Sunday, July 22, 2012

Garifuna Workshop



KINGSTOWN, St Vincent -- Belizean Garifuna singer/musician James Lovell returned to his ancestral homeland of St Vincent and the Grenadines on Thursday, to continue the Garifuna Cultural Retrieval Workshop he started in 2011. 

Lovell will be joined later by accomplished dance/choreographer Erica Zuniga from Los Angeles. The 2011 workshop is sponsored by author Trish St Hill, James Cordice, Verna Arthur, Kyla Herbert, James Lovell and Eleanor Bullock. 

According to this year’s workshop promoter St Hill, the workshop will continue to focus on the Garifuna language, drumming, poetry, singing and dancing and will culminate with three concerts on August 17, 18 and 19. 

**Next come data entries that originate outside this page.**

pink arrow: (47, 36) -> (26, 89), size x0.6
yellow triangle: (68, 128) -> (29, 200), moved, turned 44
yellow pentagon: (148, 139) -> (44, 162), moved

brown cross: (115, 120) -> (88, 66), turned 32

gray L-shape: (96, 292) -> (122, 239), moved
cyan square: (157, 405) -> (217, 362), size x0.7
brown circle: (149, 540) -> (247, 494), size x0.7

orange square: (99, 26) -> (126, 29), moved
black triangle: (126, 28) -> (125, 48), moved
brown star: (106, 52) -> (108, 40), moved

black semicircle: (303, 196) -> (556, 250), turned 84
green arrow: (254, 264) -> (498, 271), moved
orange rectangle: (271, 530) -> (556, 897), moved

St Hill said this year the workshop will also focus on the food, because much of the Vincentian diet came from Garifuna heritage, but some foods that are heavily Garifuna are no longer being made in SVG or have taken on a different twist. This, said St Hill, is not unusual in any culture, but she said this year her contribution to the workshop would be to introduce the kids to some of those foods as well as show the Garifuna linkage between current foods in SVG and Central America.

St Hill went on to say that this year’s workshop recipients would also be vetted to receive several scholarships that would assist them in their education. There are many vetting criteria, she said, one of which would be the recipient’s ability to speak basic Garifuna salutations. She is currently working with SVG TV to show a video of the 2011 workshop. 

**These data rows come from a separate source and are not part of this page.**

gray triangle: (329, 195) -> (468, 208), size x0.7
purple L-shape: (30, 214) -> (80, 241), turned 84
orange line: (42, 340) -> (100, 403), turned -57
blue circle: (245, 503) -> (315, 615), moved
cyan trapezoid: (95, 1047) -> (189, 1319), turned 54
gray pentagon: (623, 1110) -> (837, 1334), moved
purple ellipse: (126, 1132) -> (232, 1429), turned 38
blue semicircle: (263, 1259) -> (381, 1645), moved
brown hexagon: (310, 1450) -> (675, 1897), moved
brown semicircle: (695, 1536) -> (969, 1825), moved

St Hill credits much of the groundwork for this year’s workshop to Anthony Theobalds at the Culture Department, who she said was an invaluable resource in getting things done on the ground. Additionally, she thanked former minister of culture Rene Baptize, Dr Cadrin Gill MD of Los Angeles, and The United Vincie Culture Group of Brooklyn for their support in making the workshop possible.

St Hill urged everyone to come out and see the Vincentian children display their natural Garifuna talents at the concerts and asked the Vincentian public to continue to grow culturally and to ensure that future generations are more knowledgeable about their culture than she was. 

She said it gives her much pleasure to see the eager faces of the children who participated in the workshop in 2011, and she hoped that individuals and organizations will work together to make this workshop possible year after year. She pointed out that there are many ways the Vincentian public can help either financially or with in-kind assistance.